By June 2025, the number of DStv subscribers in Kenya had plummeted to 188,824, a sharp decline from 1.2 million the previous year, according to recent figures released by the Communications Authority of Kenya (CA). Similarly, GOtv, another MultiChoice-owned service, experienced a drastic drop from 2.8 million to 314,520 subscribers during the same timeframe.
This significant downturn represents the bulk of the 77% shrinkage witnessed in Kenya’s pay-TV sector over the past year, highlighting a rapid exodus of households from traditional subscription television.
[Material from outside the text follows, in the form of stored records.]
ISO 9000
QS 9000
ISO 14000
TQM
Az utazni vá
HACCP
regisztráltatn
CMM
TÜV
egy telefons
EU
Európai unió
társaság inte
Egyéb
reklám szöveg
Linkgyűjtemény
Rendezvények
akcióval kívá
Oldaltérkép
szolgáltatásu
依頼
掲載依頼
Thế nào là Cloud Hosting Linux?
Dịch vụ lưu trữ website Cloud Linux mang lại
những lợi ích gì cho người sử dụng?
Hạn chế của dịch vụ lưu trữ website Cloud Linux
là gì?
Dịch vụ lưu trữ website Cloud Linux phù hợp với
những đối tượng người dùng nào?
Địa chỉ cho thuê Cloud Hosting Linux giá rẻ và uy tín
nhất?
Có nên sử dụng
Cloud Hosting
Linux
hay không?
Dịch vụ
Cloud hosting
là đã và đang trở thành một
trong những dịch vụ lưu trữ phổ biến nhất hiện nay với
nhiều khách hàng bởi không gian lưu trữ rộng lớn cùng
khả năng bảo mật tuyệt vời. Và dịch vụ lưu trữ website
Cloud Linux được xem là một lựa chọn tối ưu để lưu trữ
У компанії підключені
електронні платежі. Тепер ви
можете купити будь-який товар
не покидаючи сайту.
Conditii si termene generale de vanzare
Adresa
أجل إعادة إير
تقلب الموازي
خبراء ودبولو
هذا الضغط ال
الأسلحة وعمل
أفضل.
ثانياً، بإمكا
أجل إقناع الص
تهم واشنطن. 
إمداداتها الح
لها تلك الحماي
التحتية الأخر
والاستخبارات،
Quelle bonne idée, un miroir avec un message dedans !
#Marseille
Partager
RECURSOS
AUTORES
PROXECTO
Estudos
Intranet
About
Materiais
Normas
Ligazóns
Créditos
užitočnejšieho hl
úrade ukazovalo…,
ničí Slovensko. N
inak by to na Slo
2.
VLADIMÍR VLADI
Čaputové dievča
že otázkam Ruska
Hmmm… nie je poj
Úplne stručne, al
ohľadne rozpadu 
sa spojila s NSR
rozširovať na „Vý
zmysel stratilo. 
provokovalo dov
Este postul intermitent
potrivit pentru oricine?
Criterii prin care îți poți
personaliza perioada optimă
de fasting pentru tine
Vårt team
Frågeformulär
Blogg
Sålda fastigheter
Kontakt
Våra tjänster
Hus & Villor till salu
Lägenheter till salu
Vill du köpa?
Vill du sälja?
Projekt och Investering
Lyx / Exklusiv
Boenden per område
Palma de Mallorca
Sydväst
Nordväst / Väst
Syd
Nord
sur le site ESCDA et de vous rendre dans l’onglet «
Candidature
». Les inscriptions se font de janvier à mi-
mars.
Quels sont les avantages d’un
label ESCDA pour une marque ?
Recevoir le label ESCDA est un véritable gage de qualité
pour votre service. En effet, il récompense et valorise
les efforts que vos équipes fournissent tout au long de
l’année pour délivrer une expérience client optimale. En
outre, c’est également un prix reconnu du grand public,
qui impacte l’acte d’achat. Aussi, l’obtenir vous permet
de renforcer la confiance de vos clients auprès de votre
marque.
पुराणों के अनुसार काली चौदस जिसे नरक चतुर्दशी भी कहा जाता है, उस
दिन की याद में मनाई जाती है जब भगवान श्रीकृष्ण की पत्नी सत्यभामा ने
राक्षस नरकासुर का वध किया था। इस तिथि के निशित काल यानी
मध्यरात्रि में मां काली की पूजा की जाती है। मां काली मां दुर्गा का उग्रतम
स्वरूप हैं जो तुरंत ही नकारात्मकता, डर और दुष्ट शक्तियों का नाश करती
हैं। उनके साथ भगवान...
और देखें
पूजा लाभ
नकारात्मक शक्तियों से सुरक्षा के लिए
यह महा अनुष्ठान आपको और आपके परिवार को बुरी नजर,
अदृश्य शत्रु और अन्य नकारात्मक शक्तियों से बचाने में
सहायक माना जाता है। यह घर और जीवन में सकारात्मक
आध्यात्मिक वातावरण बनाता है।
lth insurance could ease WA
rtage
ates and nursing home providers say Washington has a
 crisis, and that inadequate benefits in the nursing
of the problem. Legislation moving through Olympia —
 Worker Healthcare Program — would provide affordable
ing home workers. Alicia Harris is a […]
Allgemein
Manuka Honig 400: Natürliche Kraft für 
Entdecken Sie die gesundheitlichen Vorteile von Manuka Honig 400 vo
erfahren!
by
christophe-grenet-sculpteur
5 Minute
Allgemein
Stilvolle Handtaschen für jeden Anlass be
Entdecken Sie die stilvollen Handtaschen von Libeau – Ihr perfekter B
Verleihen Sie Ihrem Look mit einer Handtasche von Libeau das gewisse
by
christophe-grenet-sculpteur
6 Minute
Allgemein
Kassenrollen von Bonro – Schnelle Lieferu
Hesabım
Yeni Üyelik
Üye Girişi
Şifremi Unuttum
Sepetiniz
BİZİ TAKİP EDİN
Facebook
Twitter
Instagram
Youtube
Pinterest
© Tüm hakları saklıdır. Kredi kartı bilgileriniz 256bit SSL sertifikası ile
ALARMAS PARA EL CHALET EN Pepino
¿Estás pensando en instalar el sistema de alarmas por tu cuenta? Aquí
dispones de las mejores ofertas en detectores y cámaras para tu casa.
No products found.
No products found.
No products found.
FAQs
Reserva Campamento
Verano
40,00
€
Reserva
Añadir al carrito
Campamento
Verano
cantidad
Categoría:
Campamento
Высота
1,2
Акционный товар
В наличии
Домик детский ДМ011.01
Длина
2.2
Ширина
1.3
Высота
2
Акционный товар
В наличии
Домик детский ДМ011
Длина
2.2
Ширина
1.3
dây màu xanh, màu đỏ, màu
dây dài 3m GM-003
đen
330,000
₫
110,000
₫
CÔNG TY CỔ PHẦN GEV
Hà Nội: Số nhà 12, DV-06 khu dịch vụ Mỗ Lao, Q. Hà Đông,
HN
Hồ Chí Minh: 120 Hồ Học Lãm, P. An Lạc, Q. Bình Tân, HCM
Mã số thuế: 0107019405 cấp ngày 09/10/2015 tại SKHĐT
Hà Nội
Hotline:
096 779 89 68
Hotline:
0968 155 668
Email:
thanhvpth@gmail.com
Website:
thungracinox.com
The most pronounced decline was seen in digital terrestrial television, the platform on which GOtv operates, with subscriptions tumbling by 89% year-over-year. Competitor StarTimes also saw its subscriber base shrink from 1.7 million to 492,330.
Satellite-based direct-to-home (DTH) services were not spared, experiencing a 67% reduction in subscribers, with DStv suffering the steepest losses. In contrast, Wananchi Group’s Zuku cable service bucked the trend, growing its subscriber count by 20% to exceed 64,000.
MultiChoice has implemented five subscription price hikes over the last three years. Currently, DStv Premium, the company’s top-tier package, costs approximately KES 11,700 ($91) monthly, up from KES 7,500 ($58) in 2022. Several subscribers interviewed by TechCabal expressed reluctance to continue absorbing these increases, especially given the availability of more affordable alternatives.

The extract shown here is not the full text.